Summary

This document will detail the work done on the dataset “Activity monitoring data” which describe the data collected from a personal activity device that monitors the number of steps.This analysis is split in two parts.
The first part (“What is mean total number of steps taken per day?” and “Imputing missing values”) shows that, when the NAs are filled there is a change in the distribution but this stays coherent with the distribution computed when the NAs are excluded.
The second part is a time serie analysis (“What is the average daily activity pattern?” and “Are there differences in activity patterns between weekdays and weekends?”) which will show that the activity is different depending on the days of the week (weekdays or weekend) where the measurment is done.

Introduction

The collect of physiscal information (movment, heartbeat, …) of a person is now possible with portable personal devices such as the Nike Fuelband, the jawbone up or the fitbit. Thanks to this devices, health informations are collected but they remain underutilized because there is a lack of statistical methods and software for processing and interpreting the data.

This document goal is to provide information contained in a dataset of steps activity for an user and to make basic analysis of them. The dataset counted the number of steps done over a period of two months (October to November 2012). The data are collected at 5 minutes interval through out the day.

The analysis will try to answer to two questions, is there is a change in the data distribution if a default value is given to the NAs?
And can we figure out if there is a modification of the activity depending on the day of the week where the measurment is done?
There is four analysis parts in this document. Each part contain the information about the code used, a plot of the data after their transformation and an analysis of the plot.

There is also a part about the data collection and the transformations applied to the original dataset.

Loading and preprocessing the data

The dataset has been downloaded from a web repository (Download here), the file is provided as a zip file. After being unzipped, it has been loaded in R as a data frame.

setwd("/Users/flaforgia/Documents/Reproducible Research/")
Activity <- read.csv("activity.csv")
head(Activity)
##   steps       date interval
## 1    NA 2012-10-01        0
## 2    NA 2012-10-01        5
## 3    NA 2012-10-01       10
## 4    NA 2012-10-01       15
## 5    NA 2012-10-01       20
## 6    NA 2012-10-01       25

setwd() is used to set the working directory to the one where the unzipped file is stored. The value must be changed depending on the working directory of the user running the code.
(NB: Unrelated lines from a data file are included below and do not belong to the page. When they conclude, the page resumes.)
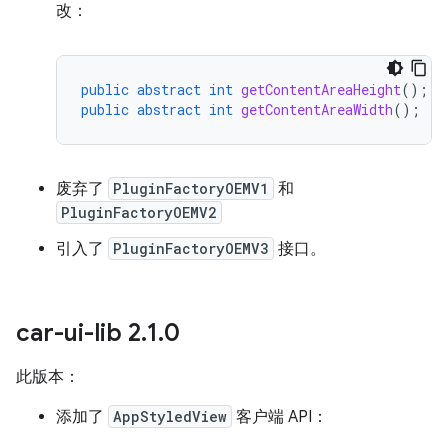
改：
public
abstract
int
getContentAreaHeight
();
public
abstract
int
getContentAreaWidth
();
废弃了
PluginFactoryOEMV1
和
PluginFactoryOEMV2
引入了
PluginFactoryOEMV3
接口。
car-ui-lib 2
.
1
.
0
此版本：
添加了
AppStyledView
客户端 API：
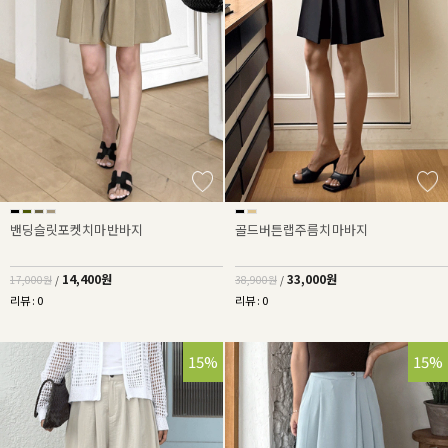
밴딩슬릿포켓치마반바지
골드버튼랩주름치마바지
14,400원
33,000원
17,000원
/
38,900원
/
리뷰 : 0
리뷰 : 0
15%
15%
The dataset has 3 variables:

I did not transform the dataset itself but I built additional subsets that I thought could be useful in the later computations.
I copied the original dataset two times, one with only the complete cases (Activity2) and the other with only the NAs (Activity.NA). I did that to keep the original dataset untouched and to avoid the risk to corrupt the original data.
I also converted the date and time in the correct format (DayName and TimeFreq).

Activity1 <- Activity
Activity2 <- Activity1[complete.cases(Activity1),]
Activity.NA <- Activity1[!complete.cases(Activity1),]
IncrementDF <- Activity1[,3]
DateUnique <- unique(Activity1[,2])
DayName <- as.character(unique(weekdays(as.Date(DateUnique))))

Time_convert <- function(x,y) {
        paste(rep(x,y), sep="", collapse="")
        }
Time.temp <- mapply(Time_convert, 0, 4-nchar(unique(IncrementDF)))
Increment.time <- paste(Time.temp, IncrementDF, sep="")
TimeFreq <- format(strptime(Increment.time, 
                            format="%H%M"), format="%H:%M")

time.df <- as.data.frame(TimeFreq)

What is mean total number of steps taken per day?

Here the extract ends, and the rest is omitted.